[Records excerpted from a collection]
▽

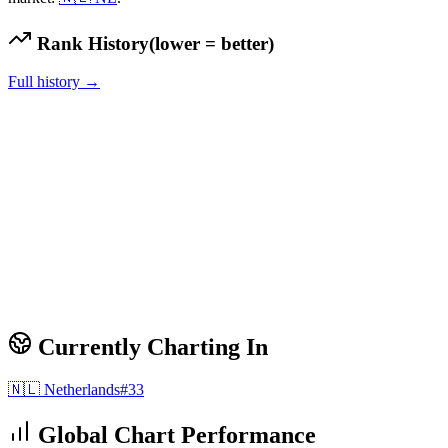
Rank History
(lower = better)
Full history →
Currently Charting In
🇳🇱
Netherlands
#
33
Global Chart Performance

△

→ What you should do
Copy, without any change, the lines above from the one containing "Currently Charting In" to the end, both ends included. Add nothing else.

→ Worked solution
Currently Charting In
🇳🇱
Netherlands
#
33
Global Chart Performance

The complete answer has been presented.